Un peu plus loin, l’attention est attirée par les piaillements incessants des sansonnets et les pies qui se régalent des beaux fruits charnus du diospyros kaki (plaqueminier) isolé sur la grande pelouse, mais à proximité du chemin. Les branches sont trop hautes pour cueillir un fruit, mais ceux arrivés à maturité tombent à terre, permettant ainsi d’y gouter.

Roseraie

« Et semblable à l'abeille en nos jardins éclose,
 De différentes fleurs j'assemble et je compose


Le miel que je produis.
 »

Odes III - Jean-Baptiste Rousseau

Nos pas nous guident maintenant dans un espace plus intime, ombragé.

En été, les effluves merveilleuses des roses accompagnent la promenade (rosa seagull, Guilaine de Féligonde, …), ainsi que le bourdonnement incessant des abeilles, bourdons et autres pollinisateurs.

En hiver, c’est le son du vent dans les feuilles sèches de la charmille marcescente, bordant les arcades de rosiers grimpants, qui fait parvenir au promeneur une musique ressemblant à la mélodie d’un bâton de pluie.

Différents types de sols de la roseraie. © Sandrine Tellier
Différents types de sols de la roseraie

Soudain, l’espace s’ouvre, nous ne sommes plus à couvert. Les gloussements d’une gallinule (poule d’eau) se font entendre. Elle semble s’enfuir d’un bassin.

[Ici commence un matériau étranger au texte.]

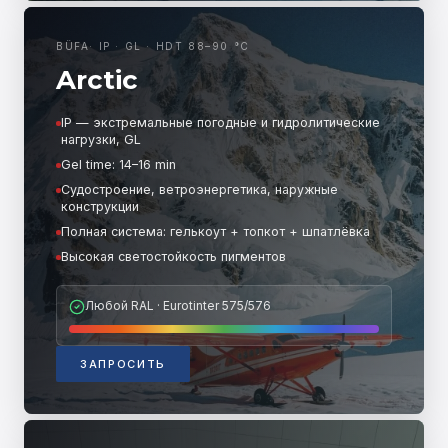
BÜFA
·
IP · GL · HDT 88–90 °C
Arctic
IP — экстремальные погодные и гидролитические
нагрузки, GL
Gel time: 14–16 min
Судостроение, ветроэнергетика, наружные
конструкции
Полная система: гелькоут + топкот + шпатлёвка
Высокая светостойкость пигментов
Любой RAL · Eurotinter 575/576
ЗАПРОСИТЬ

En traversant la roseraie, différents sols se font sentir sous les pieds : 

  • Des écorces de pin, revêtement mou, dans lequel les pas font de légers craquements.
  • Des graviers qui crissent et croustillent sous les pieds. On les sent qui roulent sous la chaussure.
  • De la pelouse, comme un tapis étouffant le bruit des pas.
  • Des lattes de bois qui semblent dures et où les pas raisonnent.

 

« Les hommes de chez toi, dit le petit prince, cultivent cinq mille roses dans le même jardin... et ils n'y trouvent pas ce qu'ils cherchent... (…) Et cependant ce qu'ils cherchent pourrait être trouvé dans une seule rose ou un peu d'eau... (…) Mais les yeux sont aveugles. Il faut chercher avec le coeur. »

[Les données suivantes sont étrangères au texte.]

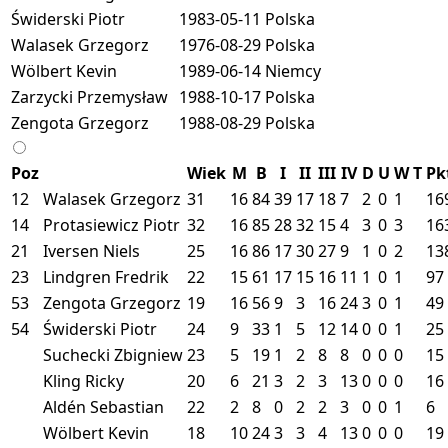
Świderski Piotr
1983-05-11
Polska
Walasek Grzegorz
1976-08-29
Polska
Wölbert Kevin
1989-06-14
Niemcy
Zarzycki Przemysław
1988-10-17
Polska
Zengota Grzegorz
1988-08-29
Polska
Poz
Wiek
M
B
I
II
III
IV
D
U
W
T
Pk
12
Walasek Grzegorz
31
16
84
39
17
18
7
2
0
1
16
14
Protasiewicz Piotr
32
16
85
28
32
15
4
3
0
3
16
21
Iversen Niels
25
16
86
17
30
27
9
1
0
2
13
23
Lindgren Fredrik
22
15
61
17
15
16
11
1
0
1
97
53
Zengota Grzegorz
19
16
56
9
3
16
24
3
0
1
49
54
Świderski Piotr
24
9
33
1
5
12
14
0
0
1
25
Suchecki Zbigniew
23
5
19
1
2
8
8
0
0
0
15
Kling Ricky
20
6
21
3
2
3
13
0
0
0
16
Aldén Sebastian
22
2
8
0
2
2
3
0
0
1
6
Wölbert Kevin
18
10
24
3
3
4
13
0
0
0
19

Le petit Prince, chap. 25 – Antoine de Saint Exupéry

Graines d'Euphorbe characias qui explosent en séchant. © Sandrine Tellier
Euphorbe characias

 

 

 

 

 

 

En été, les différents bruits de pas accompagnent le claquement répété des graines de l’euphorbe characias qui explosent en séchant.

Jardin régulier

En remontant la roseraie, l’ambiance se fait plus bouillonnante, les discussions vont bon train. La promenade mène aux bâtiments de l’école où les élèves en horticulture ont cours. C’est souvent l’effervescence, la cloche sonne le début et la fin de chaque cours.

Les bâtiments en forme de U abritent le jardin régulier de la cour d’honneur où les espaces engazonnés sont séparés par des petits passe-pieds en gravillons très ‘croustillants’ où le pied s’enfonce.

 

Ce jardin est le lieu qui reçoit chaque année la création de l’école pour le concours de la ville de Paris en catégorie Jardin Botanique (avec Bagatelle, le Parc Floral et les serres d’Auteuil). A la fin du printemps 2015, c’est le thème du tapis qui est à l’honneur avec une multitude de plantes douces au toucher (stipa tenuifolia, fleurs d’ageratum, coussins de lysimaque rampante), odorantes (pétunias), aromatiques (différentes sortes de basilic, sauge, persil), comestibles (capucine).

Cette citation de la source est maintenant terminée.